Member of the New Hampshire House of Representatives from the Merrimack 27 district
- In office 1996 – January 2019
- Succeeded by: Art Ellison

Personal details
- Born: March 24, 1936 Montreal, Quebec, Canada
- Died: October 15, 2019 (aged 83) Concord, New Hampshire, U.S.
- Party: Democratic
- Spouse: Robert Gile
- Alma mater: McGill University, University of New Hampshire, Vanderbilt University
- Occupation: Professor, academic

= Mary Stuart Gile =

Canadian-born American politician (1936–2019)

Mary Stuart Gile (née Sinclair; March 24, 1936 – October 15, 2019) was a Canadian-born American politician from New Hampshire.

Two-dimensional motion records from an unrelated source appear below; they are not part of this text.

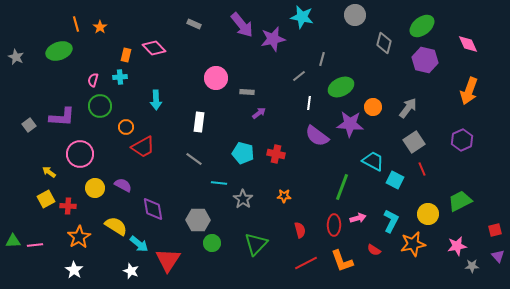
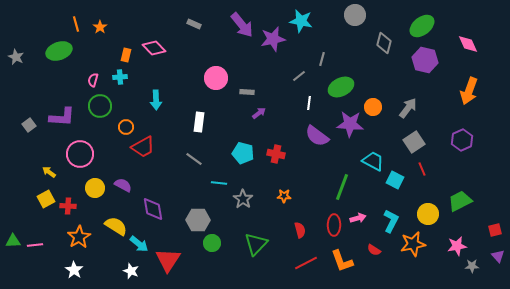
cyan star at (302, 17): moved 1 px left, 4 px down
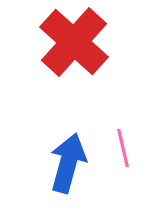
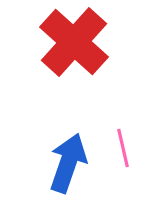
blue arrow: rotated 4 degrees clockwise
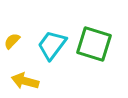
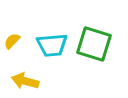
cyan trapezoid: rotated 132 degrees counterclockwise
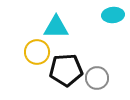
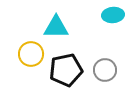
yellow circle: moved 6 px left, 2 px down
black pentagon: rotated 8 degrees counterclockwise
gray circle: moved 8 px right, 8 px up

Born and raised in Montreal, Quebec, Canada, she attended public schools, and graduated from McGill University with a B.Sc. in physical education, health and recreation. She moved to the United States and became a naturalized United States citizen in 1969. She worked for the State of New Hampshire for 16 years, acquiring her M.Ed. from the University of New Hampshire and an Ed.D. in educational leadership from Vanderbilt University's George Peabody College. She married her second husband, Robert "Bob" Gile, becoming stepmother to his son, Jack. In 1976, the couple had a child together, Robert.

She was a member of the New Hampshire House of Representatives, sitting as a Democrat from the Merrimack 27 district, having been first elected in 1996.

==Death==
Mary Stuart Gile died on October 15, 2019, of cancer, according to her husband, Bob Gile.